Raoul Vaneigem is perhaps the second best known member of the Situationist International, a small group of French (for the most part) radical philosophers and artists who, along with a number of student leaders such as Daniel Cohn-Bendit, were at the centre of the May ‘68 uprisings in that country.  Vaneigem is the author of The Revolution of Everyday Life, which, along with The Society of the Spectacle, is one of the major texts of the SI.

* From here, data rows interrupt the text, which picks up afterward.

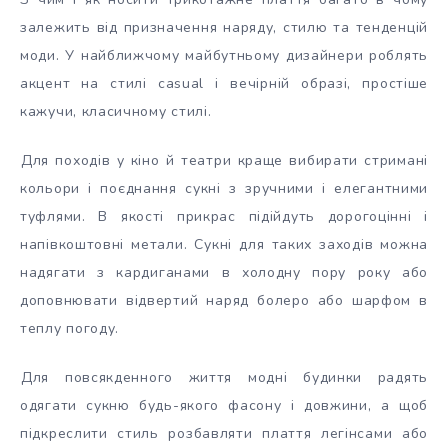
залежить від призначення наряду, стилю та тенденцій
моди. У найближчому майбутньому дизайнери роблять
акцент на стилі casual і вечірній образі, простіше
кажучи, класичному стилі.
Для походів у кіно й театри краще вибирати стримані
кольори і поєднання сукні з зручними і елегантними
туфлями. В якості прикрас підійдуть дорогоцінні і
напівкоштовні метали. Сукні для таких заходів можна
надягати з кардиганами в холодну пору року або
доповнювати відвертий наряд болеро або шарфом в
теплу погоду.
Для повсякденного життя модні будинки радять
одягати сукню будь-якого фасону і довжини, а щоб
підкреслити стиль розбавляти плаття легінсами або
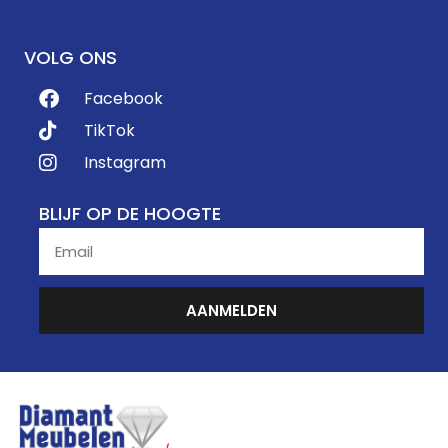
VOLG ONS
Facebook
TikTok
Instagram
BLIJF OP DE HOOGTE
AANMELDEN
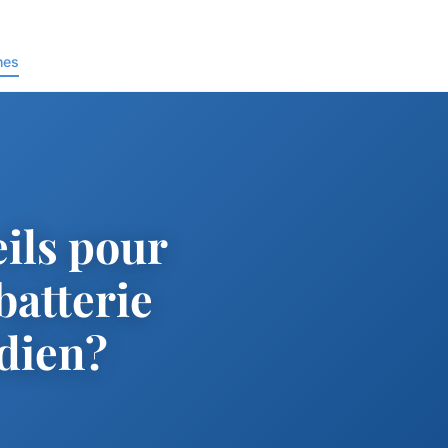
nes
eils pour
batterie
idien?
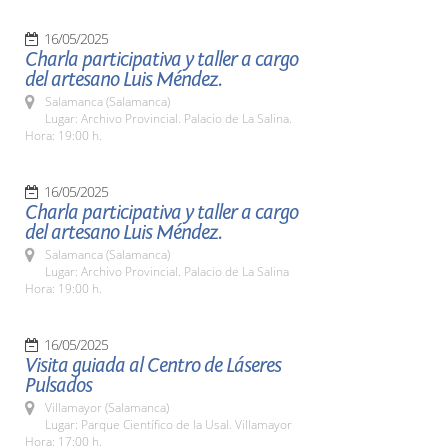
16/05/2025
Charla participativa y taller a cargo
del artesano Luis Méndez.
Salamanca (Salamanca)
Lugar: Archivo Provincial. Palacio de La Salina.
Hora: 19:00 h.
16/05/2025
Charla participativa y taller a cargo
del artesano Luis Méndez.
Salamanca (Salamanca)
Lugar: Archivo Provincial. Palacio de La Salina
Hora: 19:00 h.
16/05/2025
Visita guiada al Centro de Láseres
Pulsados
Villamayor (Salamanca)
Lugar: Parque Científico de la Usal. Villamayor
Hora: 17:00 h.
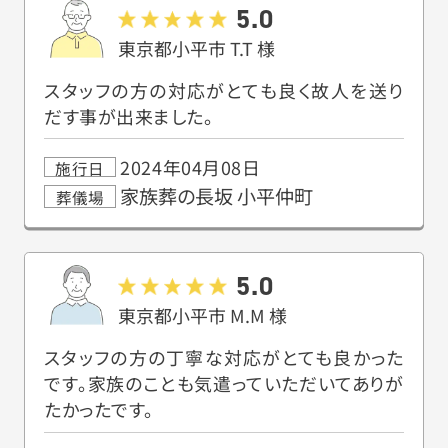
5.0
東京都小平市
T.T
様
スタッフの方の対応がとても良く故人を送り
だす事が出来ました。
2024年04月08日
施行日
家族葬の長坂 小平仲町
葬儀場
5.0
東京都小平市
M.M
様
スタッフの方の丁寧な対応がとても良かった
です。家族のことも気遣っていただいてありが
たかったです。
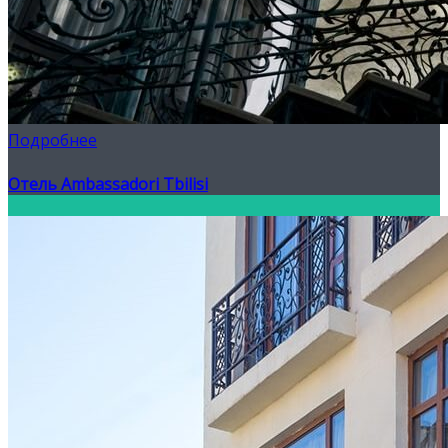
Подробнее
Отель Ambassadori Tbilisi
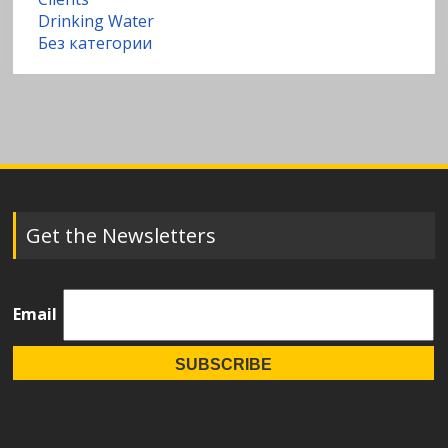
Drinking Water
Без категории
Get the Newsletters
Email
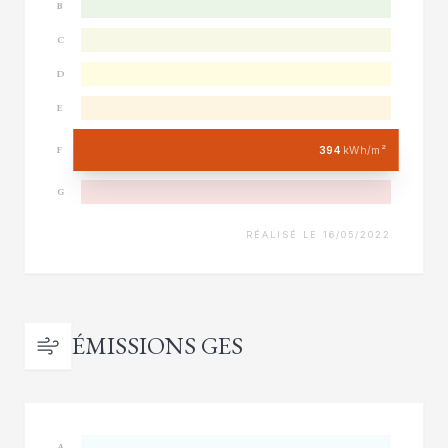
B
C
D
E
394
kWh/m²
F
G
RÉALISÉ LE 16/05/2022
ÉMISSIONS GES
A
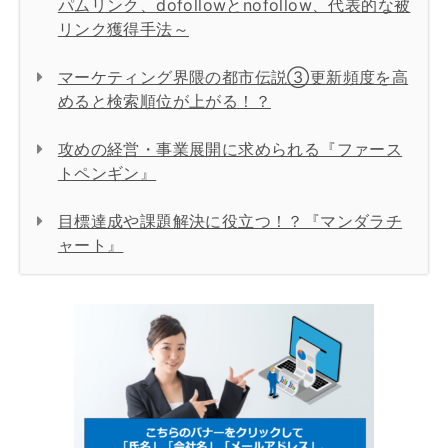
パムリンク、dofollowとnofollow、代表的な被
リンク獲得手法～
マーケティング界隈の都市伝説③更新頻度を高
めると検索順位が上がる！？
攻めの経営・事業展開に求められる『ファース
トペンギン』
目標達成や課題解決に役立つ！？『マンダラチ
ャート』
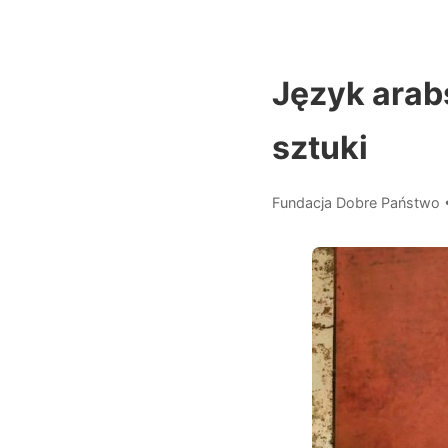
Język arabs
sztuki
Fundacja Dobre Państwo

A Cavalier History of Surrealism is not so much a history, as it is a critique of the Surrealist movement. While it does move through discussions of the different phases that the Surrealist movement had taken in its thirty years, Vaneigem criticizes the movement as being inferior to its immediate historical predecessor, Dada. Vaneigem is especially critical of the Surrealist turn towards Communism which went as far as involving an official affiliation with the Communist Party that attempted to mandate Surrealist activities, and also a later turn towards mysticism/occultism. Surrealism is so often identified by artists, critics, and art historians as Dada all grown up that it is exciting for someone like me (who’s far more enthusiastic about the Dada movement) to see a well known revolutionary theorist praise the earlier art movement above the latter.



I should note that Vaneigem's SI Comrade Guy Debord was critical of both Surrealism and Dada. Debord saw both groups as characterized by a failure to give their artistic revolutions any relevance to life as it was actually lived by people.